Production-grade data lakehouse powering supply chain operations at scale
A Medallion architecture data lakehouse processing 850,000+ records daily from 4 source systems (ERP, CRM, WMS, OBI). Reduced data latency from 48 hours to 2-4 hours, enabling same-day supply chain decisions for 10,000+ SKUs.

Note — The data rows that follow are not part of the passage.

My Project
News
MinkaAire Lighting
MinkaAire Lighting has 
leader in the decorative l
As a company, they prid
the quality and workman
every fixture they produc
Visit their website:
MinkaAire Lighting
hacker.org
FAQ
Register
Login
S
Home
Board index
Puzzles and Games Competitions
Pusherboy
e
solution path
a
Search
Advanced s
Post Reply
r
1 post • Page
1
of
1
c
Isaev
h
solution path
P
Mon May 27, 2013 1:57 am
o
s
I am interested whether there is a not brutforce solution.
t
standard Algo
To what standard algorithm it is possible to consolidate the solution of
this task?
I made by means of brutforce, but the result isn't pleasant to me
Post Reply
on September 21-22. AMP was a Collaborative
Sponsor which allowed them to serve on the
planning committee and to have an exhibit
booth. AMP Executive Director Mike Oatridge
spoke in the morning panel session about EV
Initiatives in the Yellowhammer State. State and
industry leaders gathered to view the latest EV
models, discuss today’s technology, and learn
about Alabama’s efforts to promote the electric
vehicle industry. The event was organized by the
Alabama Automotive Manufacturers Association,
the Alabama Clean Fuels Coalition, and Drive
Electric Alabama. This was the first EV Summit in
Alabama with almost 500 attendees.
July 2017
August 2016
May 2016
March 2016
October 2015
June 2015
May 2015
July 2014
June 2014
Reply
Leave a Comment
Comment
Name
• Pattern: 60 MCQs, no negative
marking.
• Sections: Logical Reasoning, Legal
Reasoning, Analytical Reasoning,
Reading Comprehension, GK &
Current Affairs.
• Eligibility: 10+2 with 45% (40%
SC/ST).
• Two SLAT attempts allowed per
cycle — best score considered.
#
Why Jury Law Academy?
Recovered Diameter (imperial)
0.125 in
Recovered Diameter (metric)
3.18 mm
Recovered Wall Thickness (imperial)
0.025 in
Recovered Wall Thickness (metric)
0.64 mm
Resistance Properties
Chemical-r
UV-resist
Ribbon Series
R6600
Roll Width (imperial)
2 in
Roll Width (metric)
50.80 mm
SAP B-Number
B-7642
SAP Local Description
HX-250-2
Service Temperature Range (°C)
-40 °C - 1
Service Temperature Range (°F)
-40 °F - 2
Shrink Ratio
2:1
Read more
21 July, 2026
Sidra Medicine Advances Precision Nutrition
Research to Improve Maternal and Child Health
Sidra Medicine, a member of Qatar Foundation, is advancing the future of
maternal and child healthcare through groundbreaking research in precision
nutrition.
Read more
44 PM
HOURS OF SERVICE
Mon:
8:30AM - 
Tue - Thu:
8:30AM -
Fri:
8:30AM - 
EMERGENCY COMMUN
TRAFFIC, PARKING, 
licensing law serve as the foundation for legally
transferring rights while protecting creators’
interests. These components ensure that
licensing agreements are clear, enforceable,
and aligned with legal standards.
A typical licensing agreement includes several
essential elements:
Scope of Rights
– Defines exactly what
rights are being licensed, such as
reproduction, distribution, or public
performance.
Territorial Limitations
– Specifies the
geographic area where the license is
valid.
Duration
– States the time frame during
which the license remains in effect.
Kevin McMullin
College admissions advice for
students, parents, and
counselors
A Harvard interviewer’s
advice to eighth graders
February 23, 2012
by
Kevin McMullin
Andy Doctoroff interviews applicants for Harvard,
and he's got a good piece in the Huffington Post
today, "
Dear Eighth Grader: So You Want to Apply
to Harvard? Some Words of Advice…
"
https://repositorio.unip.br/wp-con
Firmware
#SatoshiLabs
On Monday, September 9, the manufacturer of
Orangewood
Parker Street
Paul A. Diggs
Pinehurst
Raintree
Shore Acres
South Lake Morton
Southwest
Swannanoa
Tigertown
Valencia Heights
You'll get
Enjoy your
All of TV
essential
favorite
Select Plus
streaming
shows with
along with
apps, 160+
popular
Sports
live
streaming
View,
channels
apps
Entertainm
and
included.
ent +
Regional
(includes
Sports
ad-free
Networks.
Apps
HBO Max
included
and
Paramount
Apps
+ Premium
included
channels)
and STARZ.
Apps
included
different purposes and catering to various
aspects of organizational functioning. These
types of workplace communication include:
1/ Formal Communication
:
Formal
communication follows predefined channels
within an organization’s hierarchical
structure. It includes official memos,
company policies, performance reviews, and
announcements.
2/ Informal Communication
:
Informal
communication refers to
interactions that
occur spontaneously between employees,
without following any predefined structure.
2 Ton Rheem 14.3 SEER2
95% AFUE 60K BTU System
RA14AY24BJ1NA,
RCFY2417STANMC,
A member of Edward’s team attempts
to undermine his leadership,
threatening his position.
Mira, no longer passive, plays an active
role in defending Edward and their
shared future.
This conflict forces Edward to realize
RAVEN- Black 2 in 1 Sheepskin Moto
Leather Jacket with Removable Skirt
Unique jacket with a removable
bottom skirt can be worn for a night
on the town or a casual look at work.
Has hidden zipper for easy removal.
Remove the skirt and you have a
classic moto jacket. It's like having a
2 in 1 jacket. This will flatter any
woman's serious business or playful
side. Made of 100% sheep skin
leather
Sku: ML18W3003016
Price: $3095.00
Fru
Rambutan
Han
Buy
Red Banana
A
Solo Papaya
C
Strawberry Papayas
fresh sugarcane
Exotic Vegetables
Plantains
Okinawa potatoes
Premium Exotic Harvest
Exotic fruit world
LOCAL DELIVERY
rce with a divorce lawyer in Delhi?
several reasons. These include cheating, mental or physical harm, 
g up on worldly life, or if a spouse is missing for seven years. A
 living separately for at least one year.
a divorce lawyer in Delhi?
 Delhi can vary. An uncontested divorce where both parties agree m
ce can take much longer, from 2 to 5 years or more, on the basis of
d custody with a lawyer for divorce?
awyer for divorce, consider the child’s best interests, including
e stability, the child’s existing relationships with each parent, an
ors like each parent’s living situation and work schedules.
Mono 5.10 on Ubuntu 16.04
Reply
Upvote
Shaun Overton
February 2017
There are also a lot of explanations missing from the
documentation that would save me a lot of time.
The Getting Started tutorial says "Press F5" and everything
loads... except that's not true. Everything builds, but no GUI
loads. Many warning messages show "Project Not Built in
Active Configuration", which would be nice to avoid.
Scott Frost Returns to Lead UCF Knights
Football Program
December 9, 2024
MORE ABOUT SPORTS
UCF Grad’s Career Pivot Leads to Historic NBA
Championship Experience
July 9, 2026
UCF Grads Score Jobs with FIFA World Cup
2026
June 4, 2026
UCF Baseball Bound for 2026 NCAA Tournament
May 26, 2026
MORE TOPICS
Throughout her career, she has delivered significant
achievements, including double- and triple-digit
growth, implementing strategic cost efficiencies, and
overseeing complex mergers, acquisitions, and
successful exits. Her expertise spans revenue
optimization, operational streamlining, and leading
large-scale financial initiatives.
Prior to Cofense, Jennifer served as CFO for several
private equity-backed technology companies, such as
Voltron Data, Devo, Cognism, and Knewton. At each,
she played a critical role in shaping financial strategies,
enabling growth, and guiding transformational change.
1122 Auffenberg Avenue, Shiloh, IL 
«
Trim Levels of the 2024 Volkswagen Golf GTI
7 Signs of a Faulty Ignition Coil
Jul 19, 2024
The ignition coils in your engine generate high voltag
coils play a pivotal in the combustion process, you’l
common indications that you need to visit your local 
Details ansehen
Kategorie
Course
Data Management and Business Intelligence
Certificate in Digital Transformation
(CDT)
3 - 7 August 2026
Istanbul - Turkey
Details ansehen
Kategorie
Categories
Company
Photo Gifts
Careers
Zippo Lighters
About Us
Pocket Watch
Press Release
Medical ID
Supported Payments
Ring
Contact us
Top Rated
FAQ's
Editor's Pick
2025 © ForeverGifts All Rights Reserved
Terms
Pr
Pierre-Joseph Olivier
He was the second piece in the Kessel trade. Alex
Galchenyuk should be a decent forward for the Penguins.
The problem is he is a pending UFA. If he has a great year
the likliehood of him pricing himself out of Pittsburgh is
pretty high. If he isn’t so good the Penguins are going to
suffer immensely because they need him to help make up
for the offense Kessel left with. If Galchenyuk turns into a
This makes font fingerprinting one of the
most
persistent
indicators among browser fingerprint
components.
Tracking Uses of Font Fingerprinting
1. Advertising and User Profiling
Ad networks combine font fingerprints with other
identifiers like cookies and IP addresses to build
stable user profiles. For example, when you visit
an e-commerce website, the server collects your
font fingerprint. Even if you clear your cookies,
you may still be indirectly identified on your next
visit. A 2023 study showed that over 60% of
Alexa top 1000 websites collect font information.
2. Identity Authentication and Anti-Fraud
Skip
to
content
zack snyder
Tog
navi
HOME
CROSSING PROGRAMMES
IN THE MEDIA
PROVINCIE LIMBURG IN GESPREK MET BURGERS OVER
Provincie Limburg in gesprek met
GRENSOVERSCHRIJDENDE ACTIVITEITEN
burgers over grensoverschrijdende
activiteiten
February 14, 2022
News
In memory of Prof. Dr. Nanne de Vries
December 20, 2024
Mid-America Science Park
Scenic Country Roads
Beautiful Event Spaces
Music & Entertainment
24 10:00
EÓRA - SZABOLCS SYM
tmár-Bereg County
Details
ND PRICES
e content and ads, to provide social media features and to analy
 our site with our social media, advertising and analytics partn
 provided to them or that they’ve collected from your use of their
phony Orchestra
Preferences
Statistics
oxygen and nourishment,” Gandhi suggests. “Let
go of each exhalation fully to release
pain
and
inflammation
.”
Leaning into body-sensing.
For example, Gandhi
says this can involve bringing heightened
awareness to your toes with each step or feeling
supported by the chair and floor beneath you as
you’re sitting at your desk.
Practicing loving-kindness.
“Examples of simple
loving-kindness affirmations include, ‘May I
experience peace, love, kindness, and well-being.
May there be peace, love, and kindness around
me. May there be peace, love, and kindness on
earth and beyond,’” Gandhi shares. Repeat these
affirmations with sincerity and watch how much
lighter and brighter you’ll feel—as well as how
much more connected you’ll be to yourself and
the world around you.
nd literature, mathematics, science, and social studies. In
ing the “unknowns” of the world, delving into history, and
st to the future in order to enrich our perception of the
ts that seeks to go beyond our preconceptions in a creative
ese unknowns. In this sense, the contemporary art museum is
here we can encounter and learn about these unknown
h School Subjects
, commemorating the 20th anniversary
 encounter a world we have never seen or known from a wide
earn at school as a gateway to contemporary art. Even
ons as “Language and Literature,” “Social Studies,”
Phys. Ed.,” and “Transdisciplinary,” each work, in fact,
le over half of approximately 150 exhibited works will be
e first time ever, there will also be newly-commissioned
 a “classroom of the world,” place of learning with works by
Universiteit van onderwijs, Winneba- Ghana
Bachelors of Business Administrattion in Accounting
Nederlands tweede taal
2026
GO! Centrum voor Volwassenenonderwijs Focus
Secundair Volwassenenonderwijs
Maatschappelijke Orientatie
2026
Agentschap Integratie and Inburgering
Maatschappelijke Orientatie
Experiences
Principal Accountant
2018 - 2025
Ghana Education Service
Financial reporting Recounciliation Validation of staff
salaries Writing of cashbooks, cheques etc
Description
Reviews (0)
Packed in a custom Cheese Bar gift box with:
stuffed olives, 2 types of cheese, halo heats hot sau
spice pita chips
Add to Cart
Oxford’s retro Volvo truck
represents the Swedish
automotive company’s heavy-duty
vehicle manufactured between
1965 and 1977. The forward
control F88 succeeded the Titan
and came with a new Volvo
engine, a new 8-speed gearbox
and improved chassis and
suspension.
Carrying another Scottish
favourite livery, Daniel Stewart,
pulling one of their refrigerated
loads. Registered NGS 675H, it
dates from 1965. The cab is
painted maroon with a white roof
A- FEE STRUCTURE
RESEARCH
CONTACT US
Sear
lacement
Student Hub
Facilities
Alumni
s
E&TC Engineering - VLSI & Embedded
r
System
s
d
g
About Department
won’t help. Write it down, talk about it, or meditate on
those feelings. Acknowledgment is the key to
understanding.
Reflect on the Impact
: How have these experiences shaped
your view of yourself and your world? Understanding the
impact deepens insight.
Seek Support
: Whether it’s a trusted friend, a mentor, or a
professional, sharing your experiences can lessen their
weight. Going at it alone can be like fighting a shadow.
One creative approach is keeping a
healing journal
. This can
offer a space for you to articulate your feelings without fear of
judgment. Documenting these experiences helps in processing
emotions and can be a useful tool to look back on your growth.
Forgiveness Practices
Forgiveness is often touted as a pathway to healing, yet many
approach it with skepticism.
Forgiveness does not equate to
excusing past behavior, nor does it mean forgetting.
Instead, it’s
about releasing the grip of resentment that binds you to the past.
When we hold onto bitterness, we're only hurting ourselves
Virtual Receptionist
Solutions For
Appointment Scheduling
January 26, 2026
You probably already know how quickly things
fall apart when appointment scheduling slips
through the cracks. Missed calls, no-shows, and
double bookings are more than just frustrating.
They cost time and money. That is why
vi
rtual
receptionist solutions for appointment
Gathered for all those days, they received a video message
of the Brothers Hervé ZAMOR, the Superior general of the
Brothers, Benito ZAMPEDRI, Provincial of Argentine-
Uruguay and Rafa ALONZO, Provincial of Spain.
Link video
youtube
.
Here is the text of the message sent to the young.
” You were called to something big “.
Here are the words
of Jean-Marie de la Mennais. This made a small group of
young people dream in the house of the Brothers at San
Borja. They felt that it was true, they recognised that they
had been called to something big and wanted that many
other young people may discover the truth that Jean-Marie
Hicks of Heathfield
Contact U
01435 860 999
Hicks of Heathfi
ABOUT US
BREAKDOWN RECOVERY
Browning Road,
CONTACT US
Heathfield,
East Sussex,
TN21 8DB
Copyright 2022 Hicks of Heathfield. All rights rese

| Metric | Before | After | Business Impact |
|---|---|---|---|
| Processing Time | 4 hours | 30 minutes | Team can iterate faster on reports |
| Data Freshness | 48 hours | 2-4 hours | Same-day inventory decisions |
| Pipeline Reliability | ~70% | 95%+ | Fewer morning firefights |
| Analyst Time on Wrangling | 60% | 15% | 45% more time for actual analysis |
| Data Quality Issues | Discovered in reports | 500+ caught at source | No more “bad data” escalations |
The supply chain operations team at a major retail company made decisions on stale data:
“I don’t know what inventory I have until it’s already a problem.”
— Warehouse Manager
“I spend 60% of my time cleaning data, not analyzing it.”
— Business Analyst
Why Medallion over alternatives?
| Alternative | Why Not |
|---|---|
| Single-hop ETL | No recovery from source issues; can’t debug transformations |
| Lambda Architecture | Overkill; we don’t have real-time requirements |
| Data Vault | Modeling complexity not justified for our scale |
| Delta Lake | Requires Spark; our volume fits single-machine processing |
Decision documented: ADR-003: Medallion Architecture
| Component | Technology | Why |
|---|---|---|
| Processing | Polars | 5-10x faster than Pandas (ADR-001) |
| Analytics | DuckDB | Zero-copy Parquet reads (ADR-002) |
| Storage | Parquet | Columnar, 80% smaller than CSV |
| Extraction | Abstract Base Classes | Reusable patterns for 50+ pipelines |
Configuration-driven pipelines — Adding a new data source is YAML, not code:
pipeline:
name: new_source_daily
source:
type: database
connection: ${NEW_SOURCE_CONN}
query: "SELECT * FROM table WHERE modified > :last_run"
destination:
layer: bronze
partition_by: [extract_date]
3-tier data quality — Catch issues early, not in reports:
Tier 1: Schema Validation → Pipeline BLOCKS on failure
Tier 2: Business Rules → Flags issues, continues pipeline
Tier 3: Statistical Anomalies → Alerts team, logs for review
| Outcome | Measurement |
|---|---|
| Same-day reporting enabled | Previously next-day |
| Analyst productivity | +45% time on insights vs. cleaning |
| Data incidents | 70% reduction in “bad data” escalations |
| Quality automation | 500+ anomalies auto-detected in 12 months |
| Reusable framework | 5 additional pipelines built from template |
“I can finally trust the numbers in my reports.”
— Finance Analyst
“Same-day visibility changed how we manage replenishment.”
— Supply Chain Manager
| Metric | Value |
|---|---|
| Pipeline uptime | 98.7% (12-month average) |
| P95 query latency | < 3 seconds |
| Storage efficiency | 70% savings (Parquet vs CSV) |
| Test coverage | 87% |
Over-engineering initially: Started with Airflow + Spark. Killed 2 weeks before realizing Task Scheduler + Polars was simpler and sufficient.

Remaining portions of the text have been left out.